Data for this exercise: Begin

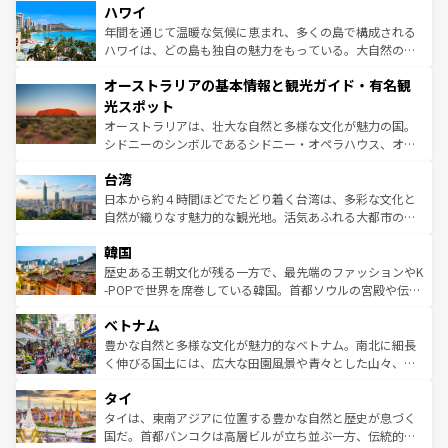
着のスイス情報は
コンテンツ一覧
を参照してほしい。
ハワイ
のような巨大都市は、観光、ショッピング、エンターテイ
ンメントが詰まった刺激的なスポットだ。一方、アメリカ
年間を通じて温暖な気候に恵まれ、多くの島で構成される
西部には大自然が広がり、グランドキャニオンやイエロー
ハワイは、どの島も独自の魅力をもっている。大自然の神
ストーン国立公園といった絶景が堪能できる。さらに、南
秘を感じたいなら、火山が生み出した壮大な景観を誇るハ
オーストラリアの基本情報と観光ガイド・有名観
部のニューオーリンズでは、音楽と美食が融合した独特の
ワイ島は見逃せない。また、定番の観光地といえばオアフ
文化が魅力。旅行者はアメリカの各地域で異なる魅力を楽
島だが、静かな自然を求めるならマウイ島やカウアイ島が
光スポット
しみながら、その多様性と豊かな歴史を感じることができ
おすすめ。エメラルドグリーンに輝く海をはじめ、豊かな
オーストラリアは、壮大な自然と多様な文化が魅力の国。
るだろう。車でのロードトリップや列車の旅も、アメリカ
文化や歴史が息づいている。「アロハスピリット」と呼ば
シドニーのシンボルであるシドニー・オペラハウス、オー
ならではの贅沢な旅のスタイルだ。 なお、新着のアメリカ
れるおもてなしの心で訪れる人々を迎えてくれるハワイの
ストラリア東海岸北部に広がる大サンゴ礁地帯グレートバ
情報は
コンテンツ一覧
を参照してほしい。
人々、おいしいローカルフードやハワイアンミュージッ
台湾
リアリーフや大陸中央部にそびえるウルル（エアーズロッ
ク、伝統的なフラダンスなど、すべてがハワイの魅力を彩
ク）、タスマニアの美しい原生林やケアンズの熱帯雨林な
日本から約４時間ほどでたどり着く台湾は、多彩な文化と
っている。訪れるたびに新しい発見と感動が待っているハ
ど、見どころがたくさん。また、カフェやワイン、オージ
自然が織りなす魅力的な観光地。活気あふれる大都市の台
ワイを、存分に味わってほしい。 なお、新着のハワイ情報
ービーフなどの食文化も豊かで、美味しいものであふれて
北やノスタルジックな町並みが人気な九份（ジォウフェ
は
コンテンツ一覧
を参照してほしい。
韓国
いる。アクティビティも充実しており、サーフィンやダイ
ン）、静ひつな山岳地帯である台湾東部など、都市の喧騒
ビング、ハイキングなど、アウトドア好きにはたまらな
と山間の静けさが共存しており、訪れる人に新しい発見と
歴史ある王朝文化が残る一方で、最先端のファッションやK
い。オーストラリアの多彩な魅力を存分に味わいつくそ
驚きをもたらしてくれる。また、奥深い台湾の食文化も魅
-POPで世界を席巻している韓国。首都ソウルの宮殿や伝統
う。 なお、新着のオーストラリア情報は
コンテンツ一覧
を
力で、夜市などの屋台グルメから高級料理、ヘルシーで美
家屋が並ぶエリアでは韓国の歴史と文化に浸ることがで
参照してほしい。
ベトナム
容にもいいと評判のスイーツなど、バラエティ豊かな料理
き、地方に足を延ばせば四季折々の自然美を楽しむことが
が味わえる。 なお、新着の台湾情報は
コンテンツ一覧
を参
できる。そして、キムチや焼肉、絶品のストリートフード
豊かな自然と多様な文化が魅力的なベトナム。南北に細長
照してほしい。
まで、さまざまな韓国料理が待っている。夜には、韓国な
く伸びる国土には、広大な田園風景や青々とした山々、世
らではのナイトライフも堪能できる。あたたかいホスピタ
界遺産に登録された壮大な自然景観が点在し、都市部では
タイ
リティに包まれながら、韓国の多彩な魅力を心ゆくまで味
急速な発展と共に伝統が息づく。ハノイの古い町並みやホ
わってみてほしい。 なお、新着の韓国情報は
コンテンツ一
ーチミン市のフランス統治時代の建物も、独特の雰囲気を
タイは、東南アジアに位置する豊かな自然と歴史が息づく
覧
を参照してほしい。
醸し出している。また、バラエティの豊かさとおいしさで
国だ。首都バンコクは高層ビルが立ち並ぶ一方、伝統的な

Data for this exercise: End
Data for this exercise: Begin

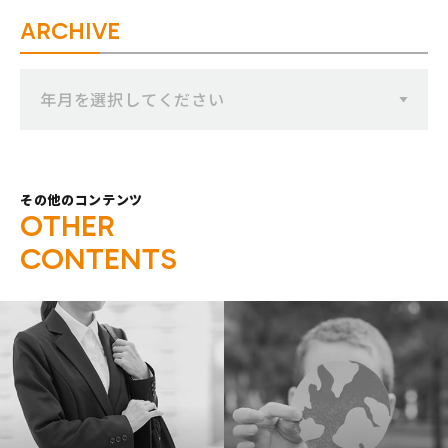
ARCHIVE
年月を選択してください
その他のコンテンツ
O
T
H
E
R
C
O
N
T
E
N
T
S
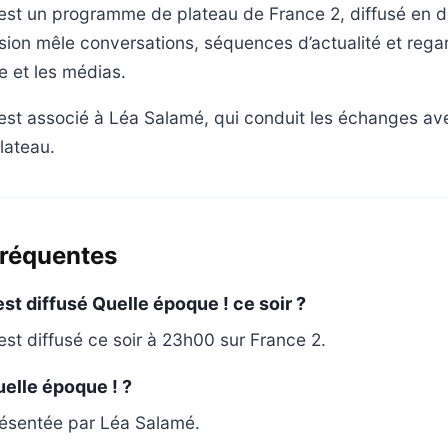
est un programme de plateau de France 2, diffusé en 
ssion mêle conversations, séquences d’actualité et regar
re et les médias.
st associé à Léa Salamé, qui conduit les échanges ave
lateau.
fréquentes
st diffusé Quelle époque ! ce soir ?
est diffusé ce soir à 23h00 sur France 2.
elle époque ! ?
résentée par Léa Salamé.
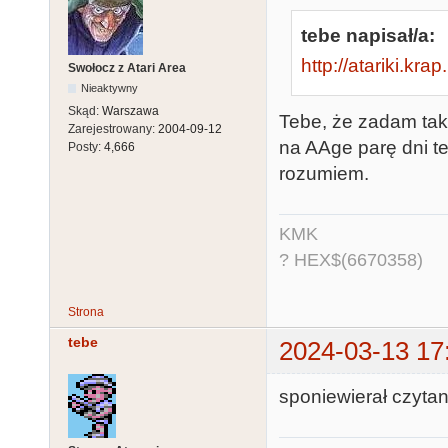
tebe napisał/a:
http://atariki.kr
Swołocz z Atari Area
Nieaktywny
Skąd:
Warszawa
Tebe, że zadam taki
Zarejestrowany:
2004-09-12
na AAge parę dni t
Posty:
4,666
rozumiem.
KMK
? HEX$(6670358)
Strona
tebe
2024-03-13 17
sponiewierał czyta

Data for this exercise: End

**What is expected**. Every line above that holds "France" counts once; state the total and nothing else.

**Solved problem**. 2